Day Trips from Burlington
The best excursions and trips you can do in a day
Full-Day Trips
Worth dedicating a whole day to explore.
Niagara-on-the-Lake Wine & History Loop
$95–120 pp (tastings $15–25 each, GO day pass $25, lunch extra)Combine Canada’s prettiest 19th-century main street with tastings at three boutique wineries and a stroll along the Niagara River. The town’s flower-filled planters, horse-drawn carriages, and Shaw-festival theatres give you culture between sips of award-winning icewine.
Hamilton Waterfalls & Dundas Peak
$25–40 pp (bus day pass $15, conservation fee $10, beer $10)Hamilton brands itself the ‘Waterfall Capital’—within 15 minutes of downtown you can tick off Webster’s, Tew’s and the 41-m ribbon of Webster’s Falls, then hike the cliff-edge Dundas Peak for panoramas over the autumn-coloured valley.
Elora Gorge & Fergus Scottish Heritage
$70 pp (park entry $20, tube rental $25, gas & lunch)A dramatic 22-m limestone gorge carved by the Grand River offers tubing, zip-lines and century-old mill ruins. Pair it with afternoon tea in nearby Fergus, where stone buildings and Highland games traditions nod to 1830s Scottish settlers.
Toronto Islands & Distillery District
$50–60 pp (GO day pass $25, ferry $9 return, bike rental $25)Start with a 15-minute ferry to car-free Centre Island for skyline photos and rent a quad bike to beaches, then return to the mainland for cobblestone lanes of the Distillery District—art galleries, indie breweries and outdoor sculpture.

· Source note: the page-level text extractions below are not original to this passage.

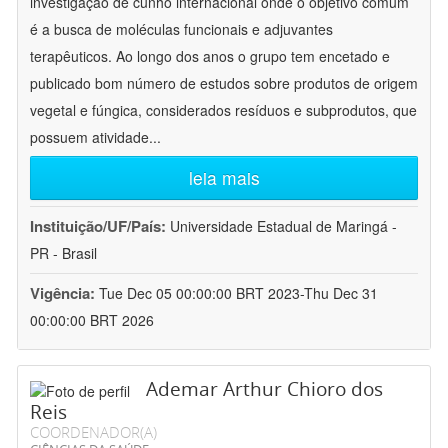
investigação de cunho internacional onde o objetivo comum
é a busca de moléculas funcionais e adjuvantes
terapêuticos. Ao longo dos anos o grupo tem encetado e
publicado bom número de estudos sobre produtos de origem
vegetal e fúngica, considerados resíduos e subprodutos, que
possuem atividade
...
leia mais
Instituição/UF/País:
Universidade Estadual de Maringá -
PR - Brasil
Vigência:
Tue Dec 05 00:00:00 BRT 2023-Thu Dec 31
00:00:00 BRT 2026
Ademar Arthur Chioro dos
Reis
COORDENADOR(A)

Bronte Creek Provincial Park & Spruce Lane Farm
$30 per car or $20 pp on transit (park entry $18, rideshare split)Just inside Oakville’s border, this 4-season park pairs a 1890s living-history farm with a massive outdoor pool, maple syrup demos in March, and 10 km of shaded trails where you’re likely to spot white-tailed deer.
Ball’s Falls & Twenty Valley Wine
$60 pp (gas, park $10, tasting flights $15, picnic supplies)A quieter alternative to Niagara: two 19th-century hamlets tucked inside a 200-year conservation area, plus boutique wineries along the scenic Twenty Valley bench. Hike the Bruce Trail side-canyon, tour the stone grist mill, then sip small-lot Pinot at a family-run cellar door.
Half-Day Options
Shorter excursions when time is limited.
Royal Botanical Gardens & Hendrie Park
$25 pp (entry $18, bus day pass $7)Canada’s largest botanical garden blooms year-round: 27 km of walking loops, a 2-acre rock garden, and winterized RBG Centre exhibits. Perfect when Burlington weather turns grey.
Downtown Oakville Harbour & Lakeside Patio Crawl
$20 pp (GO day pass, drinks extra)Stroll the 1850s brick storefronts, watch yachts in Oakville Harbour, then hop between lakefront patios for Burlington-level restaurants minus the weekend waitlists.
Paletta Lakefront Park & Mansion
$10–15 (snack bar, optional SUP rental)Burlington’s own hidden mansion estate: 1940s Italianate villa open for tours, pebble beach, and wooded boardwalks—ideal when you only have a morning free.
Hamilton Farmers’ Market & Art Gallery
$20 pp (GO day pass + lunch)Take the GO Bus to Hamilton for Ontario’s oldest farmers’ market (1837), then cross the street to the free-entry AGH—an acclaimed collection of Group-of-Seven works—perfect rainy-day date idea near Burlington.
Day Trip Tips
Make the most of your excursions.
- Buy GO Transit day passes online Friday night—weekend versions save 15% and cover connecting local buses.
- Park for free at Burlington GO and take the train—downtown lots fill by 9 a.m.; the station is a 5-min rideshare from the waterfront.
- Cell service drops in Elora Gorge and parts of the Bruce Trail—download offline maps before you leave.
- Niagara wineries offer biggest weekday discounts; if you must go Saturday, start tastings at 10 a.m. to avoid bus-tour rush.
- Bring Canadian cash for small farm gates and conservation areas—some still don’t take cards.
- Check Hamilton waterfall status online after rain; many close for safety when flow increases.
- If you need to rent kayaks on the Grand River, book the 10 a.m. slot—afternoon wind makes upstream returns tiring.
- In winter, the same GO train reaches scenic snow-shoe trails at Rattlesnake Point—gear rentals available on-site.